18-May 2015 Parallel Axis Theorm

Purpose: To determine the moment of inertia of a right triangular thin plate around its center of mass, for two perpendicular orientations of the triangle, and the "holder."

Theory: The Parallel axis theorem states that the moment of inertia (I) around a parallel axis (Ipa) is equal to the moment of inertia around the center of mass plus the mass of the object multiplied by the displacement from the parallel axis (d) squared. By determining the moment of inertia of the disk, pulley, and "holder" we can subtract that from the moment of inertia calculated when we have the triangle included to fine the moment of inertia of just the triangle. If we compare the two calculations they should be fairly close with minimal difference error

Procedure: Have the apparatus spin without the triangle, but with the holder, to discover the moment of inertia of the system (use a 25 gram hanging mass). Average three angular accelerations (both up and down) and use the formula I= (Mass(hanging)*gravity*radius/avg angular acceleration)-Mass*radius^2 to determine the moment of inertia. Run the experiment twice more, with the triangle included, alternating the base and height

Ex: Triangle Max Height (Left) Triangle Max Length (Right)
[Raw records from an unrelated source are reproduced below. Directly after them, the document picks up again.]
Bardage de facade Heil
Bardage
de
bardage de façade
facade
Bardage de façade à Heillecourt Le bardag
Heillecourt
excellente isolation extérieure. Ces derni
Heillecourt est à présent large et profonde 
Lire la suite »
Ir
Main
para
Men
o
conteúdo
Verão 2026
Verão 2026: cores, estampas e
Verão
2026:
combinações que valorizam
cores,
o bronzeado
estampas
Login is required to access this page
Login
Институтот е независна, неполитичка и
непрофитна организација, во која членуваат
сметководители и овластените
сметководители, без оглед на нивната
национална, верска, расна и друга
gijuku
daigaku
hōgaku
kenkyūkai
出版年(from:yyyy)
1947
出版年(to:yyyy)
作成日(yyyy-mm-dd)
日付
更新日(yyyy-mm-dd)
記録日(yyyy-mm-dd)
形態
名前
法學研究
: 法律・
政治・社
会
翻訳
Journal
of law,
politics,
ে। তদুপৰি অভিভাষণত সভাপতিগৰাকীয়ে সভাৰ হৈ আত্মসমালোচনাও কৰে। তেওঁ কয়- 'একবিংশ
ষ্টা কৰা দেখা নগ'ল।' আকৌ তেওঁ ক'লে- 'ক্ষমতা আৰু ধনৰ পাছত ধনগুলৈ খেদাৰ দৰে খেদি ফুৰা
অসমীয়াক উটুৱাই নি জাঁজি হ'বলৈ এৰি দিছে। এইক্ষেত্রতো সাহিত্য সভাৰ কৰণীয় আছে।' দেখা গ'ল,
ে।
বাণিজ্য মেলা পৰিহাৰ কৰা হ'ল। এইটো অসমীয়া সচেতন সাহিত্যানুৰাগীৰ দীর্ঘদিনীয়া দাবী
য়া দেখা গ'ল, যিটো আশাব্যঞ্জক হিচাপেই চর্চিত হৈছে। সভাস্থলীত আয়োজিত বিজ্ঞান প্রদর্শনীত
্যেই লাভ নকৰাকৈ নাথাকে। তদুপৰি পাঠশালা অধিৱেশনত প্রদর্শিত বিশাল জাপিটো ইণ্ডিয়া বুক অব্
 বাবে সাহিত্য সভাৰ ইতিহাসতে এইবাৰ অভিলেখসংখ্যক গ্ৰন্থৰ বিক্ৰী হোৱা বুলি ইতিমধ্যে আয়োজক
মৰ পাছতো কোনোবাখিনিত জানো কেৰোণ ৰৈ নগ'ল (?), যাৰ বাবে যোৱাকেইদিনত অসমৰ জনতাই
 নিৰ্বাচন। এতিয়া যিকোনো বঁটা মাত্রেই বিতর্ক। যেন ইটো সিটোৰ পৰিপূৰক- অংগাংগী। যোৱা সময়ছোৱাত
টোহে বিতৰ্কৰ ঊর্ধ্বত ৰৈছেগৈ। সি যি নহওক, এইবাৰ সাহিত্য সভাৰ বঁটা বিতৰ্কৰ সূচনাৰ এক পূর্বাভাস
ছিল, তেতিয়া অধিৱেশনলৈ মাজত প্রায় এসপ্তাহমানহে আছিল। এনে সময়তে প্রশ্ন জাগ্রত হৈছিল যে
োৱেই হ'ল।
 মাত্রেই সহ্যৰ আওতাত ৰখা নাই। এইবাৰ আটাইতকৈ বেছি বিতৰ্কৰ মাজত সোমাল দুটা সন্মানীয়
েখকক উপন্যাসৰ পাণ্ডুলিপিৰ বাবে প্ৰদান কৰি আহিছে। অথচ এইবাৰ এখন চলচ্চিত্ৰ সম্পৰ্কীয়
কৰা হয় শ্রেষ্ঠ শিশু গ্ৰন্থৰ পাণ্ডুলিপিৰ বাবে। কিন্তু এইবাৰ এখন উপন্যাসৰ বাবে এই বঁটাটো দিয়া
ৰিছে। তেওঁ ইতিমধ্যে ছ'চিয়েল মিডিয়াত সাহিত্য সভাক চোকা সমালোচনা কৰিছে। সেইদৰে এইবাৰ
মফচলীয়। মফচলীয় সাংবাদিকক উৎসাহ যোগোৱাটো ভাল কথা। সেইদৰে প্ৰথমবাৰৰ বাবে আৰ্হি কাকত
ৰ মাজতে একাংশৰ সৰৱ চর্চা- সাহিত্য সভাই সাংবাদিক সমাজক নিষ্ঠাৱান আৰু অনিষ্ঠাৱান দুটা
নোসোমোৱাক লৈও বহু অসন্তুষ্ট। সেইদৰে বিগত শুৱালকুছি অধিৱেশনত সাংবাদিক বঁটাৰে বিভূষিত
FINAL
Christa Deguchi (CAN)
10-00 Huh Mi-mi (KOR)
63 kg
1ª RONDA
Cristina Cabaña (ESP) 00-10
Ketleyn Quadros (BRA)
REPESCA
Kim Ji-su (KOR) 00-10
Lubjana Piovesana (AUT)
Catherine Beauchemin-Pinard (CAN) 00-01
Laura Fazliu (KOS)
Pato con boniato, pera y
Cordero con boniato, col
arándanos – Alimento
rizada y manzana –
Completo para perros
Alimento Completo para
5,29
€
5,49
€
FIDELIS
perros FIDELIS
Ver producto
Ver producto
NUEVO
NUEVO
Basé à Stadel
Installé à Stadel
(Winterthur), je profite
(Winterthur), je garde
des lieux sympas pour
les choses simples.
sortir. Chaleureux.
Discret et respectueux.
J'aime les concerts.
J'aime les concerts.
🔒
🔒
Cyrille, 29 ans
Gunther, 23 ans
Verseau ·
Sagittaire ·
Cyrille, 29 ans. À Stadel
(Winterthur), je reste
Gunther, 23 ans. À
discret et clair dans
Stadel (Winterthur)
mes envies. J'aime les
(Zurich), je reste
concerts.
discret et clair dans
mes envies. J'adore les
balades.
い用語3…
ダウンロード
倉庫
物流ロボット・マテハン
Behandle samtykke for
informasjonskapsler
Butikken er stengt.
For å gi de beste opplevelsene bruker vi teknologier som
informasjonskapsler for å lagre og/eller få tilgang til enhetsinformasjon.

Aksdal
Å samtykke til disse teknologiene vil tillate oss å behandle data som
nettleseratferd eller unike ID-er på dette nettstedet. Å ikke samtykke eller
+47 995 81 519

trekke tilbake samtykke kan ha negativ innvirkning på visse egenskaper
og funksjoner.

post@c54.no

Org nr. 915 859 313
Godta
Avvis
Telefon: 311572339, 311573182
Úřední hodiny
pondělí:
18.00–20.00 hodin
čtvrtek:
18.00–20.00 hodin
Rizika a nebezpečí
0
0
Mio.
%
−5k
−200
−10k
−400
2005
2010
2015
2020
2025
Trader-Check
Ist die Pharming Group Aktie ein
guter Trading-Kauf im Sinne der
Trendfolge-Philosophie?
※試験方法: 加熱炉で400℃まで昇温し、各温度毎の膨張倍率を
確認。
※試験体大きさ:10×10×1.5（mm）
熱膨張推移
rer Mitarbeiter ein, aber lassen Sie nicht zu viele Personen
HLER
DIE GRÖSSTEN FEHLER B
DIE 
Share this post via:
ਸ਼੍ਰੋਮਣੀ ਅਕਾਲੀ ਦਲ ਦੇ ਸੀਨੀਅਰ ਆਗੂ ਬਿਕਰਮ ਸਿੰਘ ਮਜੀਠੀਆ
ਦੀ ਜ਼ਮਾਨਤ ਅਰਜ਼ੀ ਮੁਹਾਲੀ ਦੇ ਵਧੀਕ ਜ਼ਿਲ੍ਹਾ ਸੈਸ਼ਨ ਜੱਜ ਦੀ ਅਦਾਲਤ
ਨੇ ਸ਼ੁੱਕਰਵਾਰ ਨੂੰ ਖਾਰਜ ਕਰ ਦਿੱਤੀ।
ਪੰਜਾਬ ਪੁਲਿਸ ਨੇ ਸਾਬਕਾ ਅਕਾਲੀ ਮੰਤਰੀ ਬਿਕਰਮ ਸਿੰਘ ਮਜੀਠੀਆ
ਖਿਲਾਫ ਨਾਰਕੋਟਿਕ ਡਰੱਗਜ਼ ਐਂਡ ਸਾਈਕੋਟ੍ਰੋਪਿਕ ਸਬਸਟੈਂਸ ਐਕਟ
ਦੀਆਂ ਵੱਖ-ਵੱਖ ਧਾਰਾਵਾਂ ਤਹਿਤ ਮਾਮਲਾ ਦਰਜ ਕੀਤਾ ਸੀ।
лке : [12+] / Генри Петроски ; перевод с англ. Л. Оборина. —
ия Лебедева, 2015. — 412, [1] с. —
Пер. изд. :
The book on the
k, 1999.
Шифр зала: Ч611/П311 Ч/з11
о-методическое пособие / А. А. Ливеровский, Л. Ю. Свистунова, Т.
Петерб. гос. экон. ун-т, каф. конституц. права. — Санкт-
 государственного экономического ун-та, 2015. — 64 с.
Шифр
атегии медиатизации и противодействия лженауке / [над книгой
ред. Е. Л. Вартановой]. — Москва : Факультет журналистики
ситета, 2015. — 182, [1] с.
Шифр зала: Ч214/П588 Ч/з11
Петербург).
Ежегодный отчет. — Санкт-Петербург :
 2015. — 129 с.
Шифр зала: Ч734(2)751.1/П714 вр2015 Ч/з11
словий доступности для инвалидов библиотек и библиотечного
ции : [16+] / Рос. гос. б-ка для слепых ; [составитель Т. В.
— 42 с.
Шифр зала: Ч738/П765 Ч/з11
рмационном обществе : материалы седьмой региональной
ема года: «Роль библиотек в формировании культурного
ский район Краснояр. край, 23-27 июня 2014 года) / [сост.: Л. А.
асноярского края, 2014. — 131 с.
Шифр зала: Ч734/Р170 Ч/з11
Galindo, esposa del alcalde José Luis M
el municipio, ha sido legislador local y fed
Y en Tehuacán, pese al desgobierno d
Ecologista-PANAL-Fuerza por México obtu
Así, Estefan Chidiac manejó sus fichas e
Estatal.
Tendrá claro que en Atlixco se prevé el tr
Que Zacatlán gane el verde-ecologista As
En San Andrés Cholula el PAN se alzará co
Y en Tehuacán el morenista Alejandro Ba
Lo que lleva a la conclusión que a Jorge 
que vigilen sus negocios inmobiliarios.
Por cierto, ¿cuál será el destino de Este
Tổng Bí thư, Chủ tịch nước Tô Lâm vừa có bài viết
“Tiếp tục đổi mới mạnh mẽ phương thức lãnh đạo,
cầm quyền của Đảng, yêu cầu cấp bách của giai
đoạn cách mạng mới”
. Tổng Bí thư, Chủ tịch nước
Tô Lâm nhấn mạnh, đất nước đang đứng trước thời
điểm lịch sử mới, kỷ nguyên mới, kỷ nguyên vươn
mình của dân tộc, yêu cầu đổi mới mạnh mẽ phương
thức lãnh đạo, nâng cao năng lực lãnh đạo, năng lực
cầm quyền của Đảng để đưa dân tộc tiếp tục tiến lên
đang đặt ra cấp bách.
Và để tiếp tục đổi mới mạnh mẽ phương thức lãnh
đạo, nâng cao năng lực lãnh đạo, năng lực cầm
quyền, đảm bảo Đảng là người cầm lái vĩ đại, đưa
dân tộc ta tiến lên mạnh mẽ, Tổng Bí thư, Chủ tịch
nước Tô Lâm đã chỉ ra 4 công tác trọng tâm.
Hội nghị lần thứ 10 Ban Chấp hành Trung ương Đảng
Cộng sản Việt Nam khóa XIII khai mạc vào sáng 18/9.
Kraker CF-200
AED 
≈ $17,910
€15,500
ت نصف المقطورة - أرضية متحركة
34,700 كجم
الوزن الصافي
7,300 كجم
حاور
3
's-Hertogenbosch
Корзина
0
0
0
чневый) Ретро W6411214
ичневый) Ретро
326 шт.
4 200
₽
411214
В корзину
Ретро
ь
Calculate this moment of inertia, and then subtract the previous calculated moment of inertia to find the moment of inertia of just the triangle. Finally calculate the moment of inertia of the triangle with the parallel axis theorem (Ipa=Icm+md^2), and compare it with your previous calculation.

Apparatus

Graph of angular momentum.

Results of Angular acceleration

	1 rad/s^2	2 rad/s^2	3 rad/s^2	Average
No Triangle up	-3.421	-3.416	-3.475
No Triangle down	3.059	3.038	3.081	3.248333
Triangle Max height up	-2.803	-2.824	-2.803
Triangle Max height down	2.514	2.488	2.514	2.657667
Triangle Max Length up	-2.156	-2.137	-2.175
Triangle Max Length down	1.914	1.912	1.92	2.035667

*Moment of inertia no triangle, 0.000939 kg*m

Sample calculation for Moment of inertia Triangle

*Moment of inertia of Triangle Max height, 0.00021 kg*m

*Moment of inertia of Triangle Max length, 0.000562 kg*m

Dimensions of the triangle

*Since the center of mass of a right triangle is always 1/3 of the base from the 90 degree angle, there is no need to calculate center of mass.

Sample calculation for Moment of inertia Triangle Using parallel axis theorem

*Triangle max height 0.000005056 kg*m, error 97%

*Triangle max length 0.000001137 kg*m, error 99%

Conclusion 

*Because of the large error, I believe I must have measured something wrong.

*Perhaps I was mistaken in my assumption that the distance from the center of mass was 1/3 of the base, or where the point of rotation was on the triangle (again a mistake in measurement).

*I did not take into account friction.